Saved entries
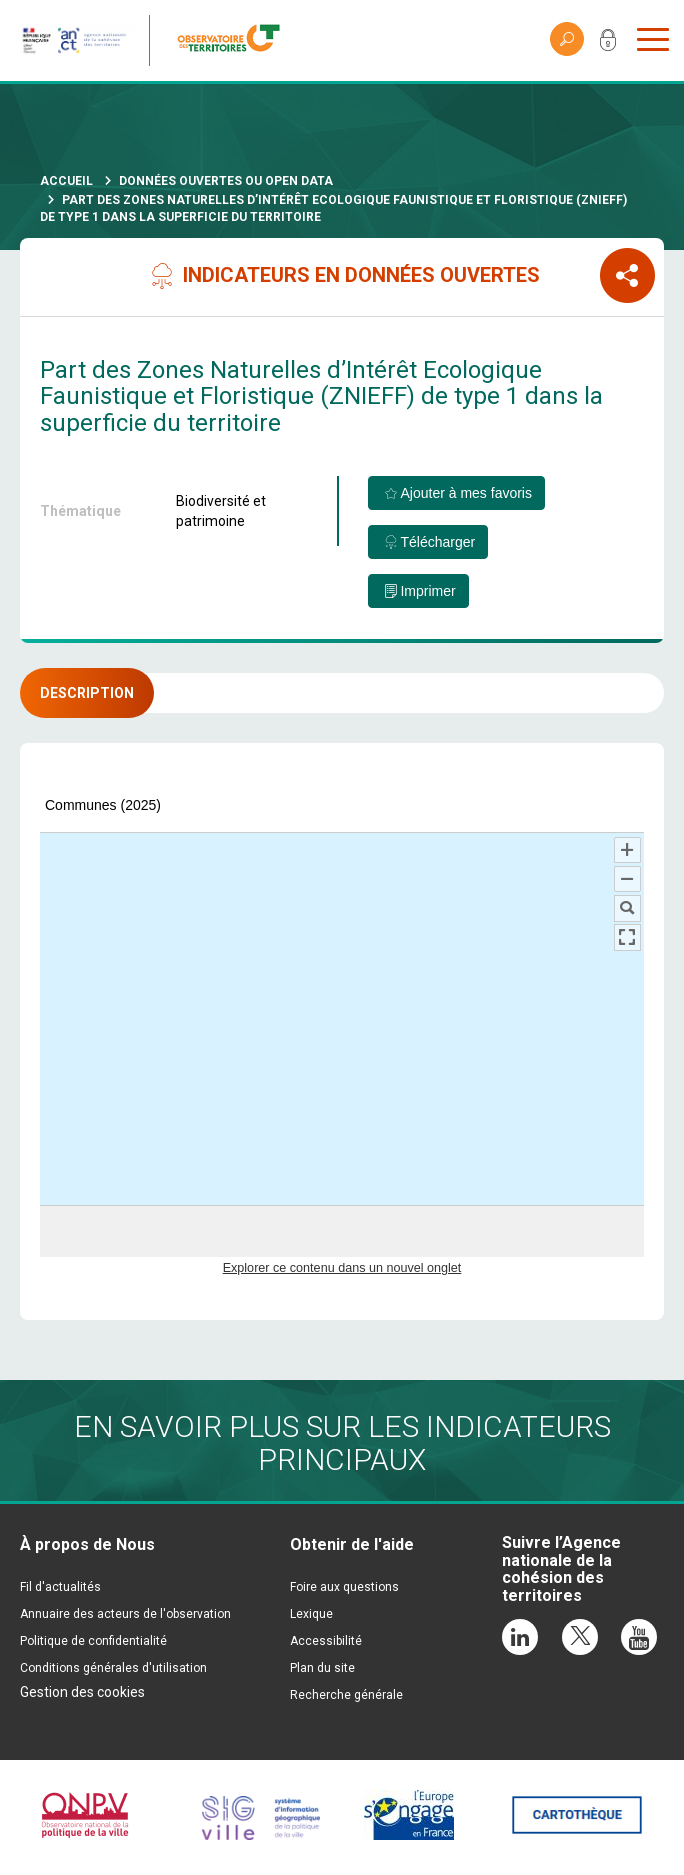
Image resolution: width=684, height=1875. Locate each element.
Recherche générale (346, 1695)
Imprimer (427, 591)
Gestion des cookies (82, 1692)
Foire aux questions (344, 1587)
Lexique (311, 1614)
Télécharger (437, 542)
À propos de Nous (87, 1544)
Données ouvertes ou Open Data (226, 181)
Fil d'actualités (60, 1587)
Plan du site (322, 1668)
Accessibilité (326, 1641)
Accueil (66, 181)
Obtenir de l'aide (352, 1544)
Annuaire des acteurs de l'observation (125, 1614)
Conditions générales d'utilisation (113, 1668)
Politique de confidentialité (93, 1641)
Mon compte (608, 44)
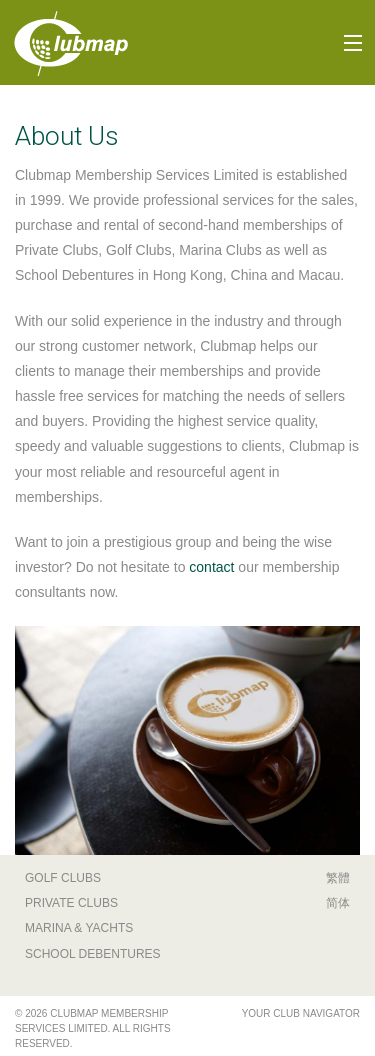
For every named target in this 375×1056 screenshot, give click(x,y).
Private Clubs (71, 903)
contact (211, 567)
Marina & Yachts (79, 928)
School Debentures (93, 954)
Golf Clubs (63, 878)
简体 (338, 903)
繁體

--

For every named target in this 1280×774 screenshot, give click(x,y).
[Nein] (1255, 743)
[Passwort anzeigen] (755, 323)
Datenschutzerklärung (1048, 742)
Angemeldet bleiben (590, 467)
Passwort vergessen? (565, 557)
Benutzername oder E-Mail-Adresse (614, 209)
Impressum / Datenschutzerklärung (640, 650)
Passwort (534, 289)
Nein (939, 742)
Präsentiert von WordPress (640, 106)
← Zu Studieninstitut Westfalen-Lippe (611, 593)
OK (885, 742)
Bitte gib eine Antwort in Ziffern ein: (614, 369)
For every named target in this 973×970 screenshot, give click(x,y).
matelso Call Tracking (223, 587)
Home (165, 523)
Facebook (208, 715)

Brief:
For this task, write out exactly the lines of the entries above, starting at the line with "Imprimer (427, 591)" and ending at the line with "Annuaire des acteurs", both included, and no others.

Final answer:
Imprimer (427, 591)
Gestion des cookies (82, 1692)
Foire aux questions (344, 1587)
Lexique (311, 1614)
Télécharger (437, 542)
À propos de Nous (87, 1544)
Données ouvertes ou Open Data (226, 181)
Fil d'actualités (60, 1587)
Plan du site (322, 1668)
Accessibilité (326, 1641)
Accueil (66, 181)
Obtenir de l'aide (352, 1544)
Annuaire des acteurs de l'observation (125, 1614)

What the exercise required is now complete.